I'm not a builder but I have re-built our three homes over a thirty year period and to a reasonable standard - ish;-)
A couple of years ago I decided to push my life's dream project to the top of the priority list - I'm not getting any younger. I've always played in bands and had a, spare room, cellar, loft or shed, in which to indulge my hobby of song writing and recording and this is to be my dream studio. Indeed, my retirement home;-) The only professional help I've had is from my 14yr old son and his buddy.(they have learned a lot).
The concept is an open space with a small chapel resemblance. Open to the eaves, white-washed, lavished with the honey glow of a solid pine floor and frames etc and capped-off with Welsh slate.

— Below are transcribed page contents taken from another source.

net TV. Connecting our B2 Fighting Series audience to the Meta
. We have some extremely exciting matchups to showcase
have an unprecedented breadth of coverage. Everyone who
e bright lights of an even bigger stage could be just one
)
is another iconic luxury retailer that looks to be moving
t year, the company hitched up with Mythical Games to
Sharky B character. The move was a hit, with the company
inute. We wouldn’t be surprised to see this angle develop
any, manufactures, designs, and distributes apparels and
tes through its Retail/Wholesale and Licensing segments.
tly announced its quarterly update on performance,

This was my first attempt at a traditional "cut" roof . Not one that's been delivered on the back of a flat-bed truck. Each piece is cut and joined in situ, comprising an; A-frame (or gable frame), purlins, rafters and battens.
The quaint chapel design is going to prove problematic later on in respect of acoustics, which obviously isn't a good thing, when it comes to recording instruments etc and monitoring the results. So, there will be lots more to do in the acoustic treatment department. This will entail the construction of "bass traps", muffling panels and other such devises with which to sonically condition the environment.
I've tried to photograph the project at each significant stage of the build and I will endeavor to follow it through to fruition and I plan to finish off with a music video to celebrate the fact.
PS. This is in no way intended as a "How To" guide but merely a "How I Did it".
Step 1: Remove the modern "improvements".
Back in the 1970's the then owner decided to make some "improvements" - raising the front elevation with concrete blocks by some 5ft and covering it with a single pitch Asbestos roof - yuck! I intend to restore it to it's original form - unfortunately, due to funds and a lack of traditional masonry skills I have regrettably used concrete block to close the large opening and (re) erect the gable end.